§ **Exercise details**: Reproduce nothing but the closing run of lines: the line with "политикой (96, 2559)" and each line that follows it to the end of the data.

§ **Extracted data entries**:
------------------------------

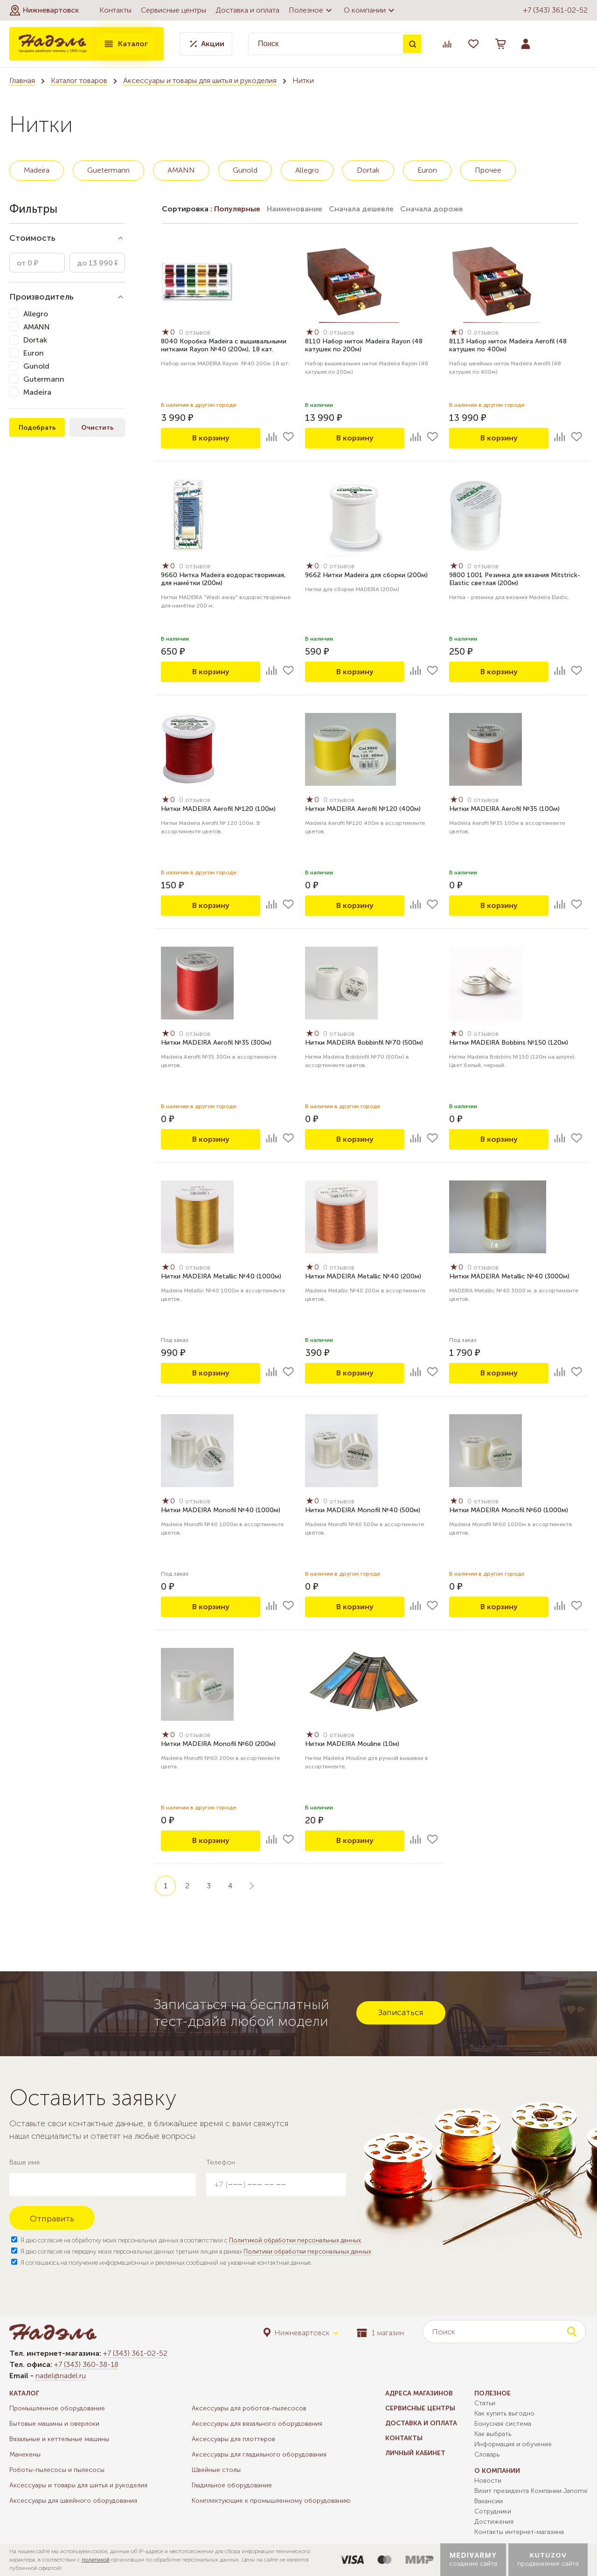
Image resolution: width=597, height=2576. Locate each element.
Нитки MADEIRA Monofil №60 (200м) (218, 1744)
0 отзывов (194, 332)
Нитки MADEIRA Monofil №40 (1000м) (220, 1510)
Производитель (41, 297)
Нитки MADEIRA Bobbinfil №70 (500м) (364, 1043)
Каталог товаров (79, 80)
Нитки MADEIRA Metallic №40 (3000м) (509, 1276)
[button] (44, 10)
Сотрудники (492, 2511)
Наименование (294, 208)
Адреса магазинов (419, 2393)
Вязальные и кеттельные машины (59, 2439)
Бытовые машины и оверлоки (54, 2424)
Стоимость (32, 238)
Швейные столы (216, 2470)
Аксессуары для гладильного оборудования (259, 2454)
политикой (96, 2559)
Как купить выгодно (504, 2413)
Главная (22, 80)
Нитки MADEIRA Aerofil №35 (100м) (504, 809)
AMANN (181, 170)
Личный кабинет (415, 2453)
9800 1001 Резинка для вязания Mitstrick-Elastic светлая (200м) (514, 579)
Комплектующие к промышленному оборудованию (271, 2501)
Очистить (97, 428)
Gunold (245, 170)
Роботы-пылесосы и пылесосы (56, 2470)
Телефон (220, 2162)
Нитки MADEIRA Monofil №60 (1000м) (508, 1510)
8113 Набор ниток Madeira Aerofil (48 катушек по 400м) (508, 345)
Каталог (125, 43)
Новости (487, 2481)
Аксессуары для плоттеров (233, 2439)
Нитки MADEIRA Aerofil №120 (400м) (363, 809)
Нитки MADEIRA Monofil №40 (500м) (362, 1510)
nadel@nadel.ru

------------------------------

§ **Task output**:
политикой (96, 2559)
Как купить выгодно (504, 2413)
Главная (22, 80)
Нитки MADEIRA Aerofil №35 (100м) (504, 809)
AMANN (181, 170)
Личный кабинет (415, 2453)
9800 1001 Резинка для вязания Mitstrick-Elastic светлая (200м) (514, 579)
Комплектующие к промышленному оборудованию (271, 2501)
Очистить (97, 428)
Gunold (245, 170)
Роботы-пылесосы и пылесосы (56, 2470)
Телефон (220, 2162)
Нитки MADEIRA Monofil №60 (1000м) (508, 1510)
8113 Набор ниток Madeira Aerofil (48 катушек по 400м) (508, 345)
Каталог (125, 43)
Новости (487, 2481)
Аксессуары для плоттеров (233, 2439)
Нитки MADEIRA Aerofil №120 (400м) (363, 809)
Нитки MADEIRA Monofil №40 (500м) (362, 1510)
nadel@nadel.ru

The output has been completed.